Looking to the past for inspiration can often backfire, but in the case of Wizzley Presto and the Vampires (sic) Tomb it's a definite bonus.
Best described as an affectionate love letter to the incredibly popular platform-puzzle adventures of the Spectrum and C64 era, it's a game that fuses retro charm with modern sensibilities to create a thoroughly intriguing iPhone-exclusive.
Assuming the role of wet-behind-the-ears wizard trainee Wizzley, you’re dropped into a zany fantasy world and expected to deal with a particularly nasty vampire overlord.
Fangs for the memory
If this were a traditional platform title like Mario or Sonic then you might expect to perform this heroic deed by kicking some blood-sucking posterior, but Wizzley Presto is more about utilising the various items scattered around the gameworld to overcome fiendish logic puzzles.
For example, if a wall blocks your path you need to find the appropriate tool in order to punch through it. Similarly, when you come to a mechanical bridge activated only when you stand on a pressure pad, it doesn’t take long to surmise that some kind of deadweight is in order.
Wizzley can carry up to three items in his pockets and prudent inventory management is vital. Traversing each screen can be incredibly risky thanks to the number of enemies, so you don’t want needlessly retrace your steps because you failed to retain the correct item.
Egg on your face
Wizzley isn’t totally defenceless – he’s a mean shot with his collection of lethal eggs – but these are in finite supply so you still need to remain vigilant when negotiating the many locations through the game.
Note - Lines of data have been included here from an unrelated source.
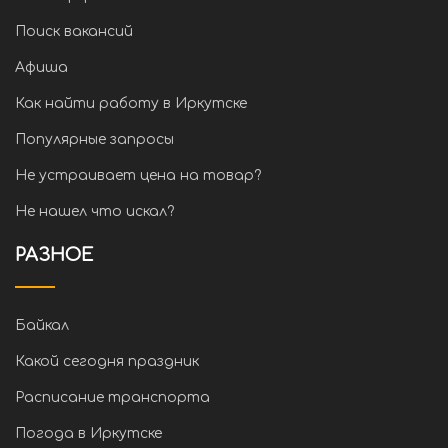
Поиск вакансий
Афиша
Как найти работу в Иркутске
Популярные запросы
Не устраивает цена на товар?
Не нашел что искал?
РАЗНОЕ
Байкал
Какой сегодня праздник
Расписание транспорта
Погода в Иркутске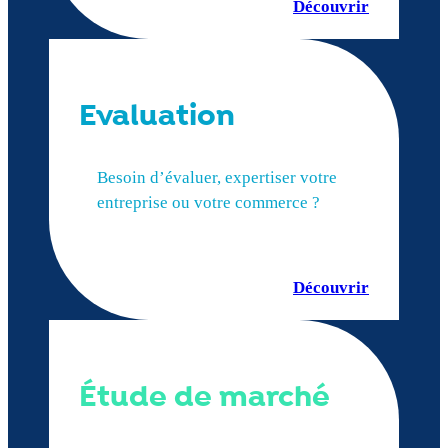
Découvrir
Evaluation
Besoin d’évaluer, expertiser votre
entreprise ou votre commerce ?
Découvrir
Étude de marché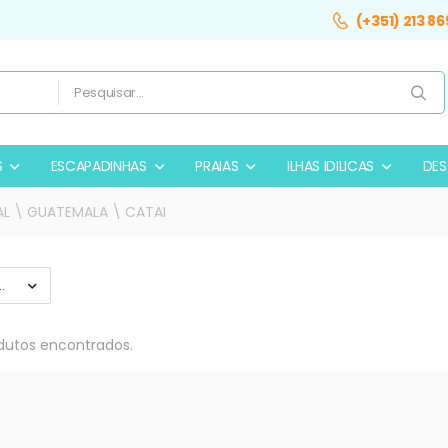
(+351) 213 86
S
ESCAPADINHAS
PRAIAS
ILHAS IDILICAS
DES
AL \ GUATEMALA \ CATAI
utos encontrados.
The game is divided into three segments, which also serve as save points, so if you run out of lives you only have to restart from the beginning of last chapter. Despite the relatively low number of game screens to discover, the brain-teasing challenges help prolong the longevity of the game. Even when you’ve completed Wizzley’s task there are bonus stars to collect and evil eye statues to pelt with eggs.
Visually, Wizzley Presto is as magical as its central protagonist. The 2D graphics are hand-drawn and absolutely sumptuous, calling to mind the classic visuals of the Commodore Amiga era whilst simultaneously looking comfortably modern and stylish.
Taking it back to the old skool
At times Wizzley’s unashamedly old skool design can make it feel anachronistic. Some of the enemies are placed in such a way that it’s almost impossible to avoid taking any damage, and the screen-by-screen progression harkens back to a time when home computers struggled to convincingly handle smoothly-scrolling playfields.
While these points can be seen as weaknesses, it's equally possible to perceive them as retro-tinged strengths.
It’s impossible to contest the fact that once Wizzley has given up all of his secrets there’s little point in stepping back into his gloriously unhinged world, but while the journey lasts it’s an absolute riot.
With just the right mixture of action, adventure, and cerebral gaming Wizzley Presto possesses a combination that arguably hasn’t been so successfully deployed in a game since the aforementioned 8-bit glory days.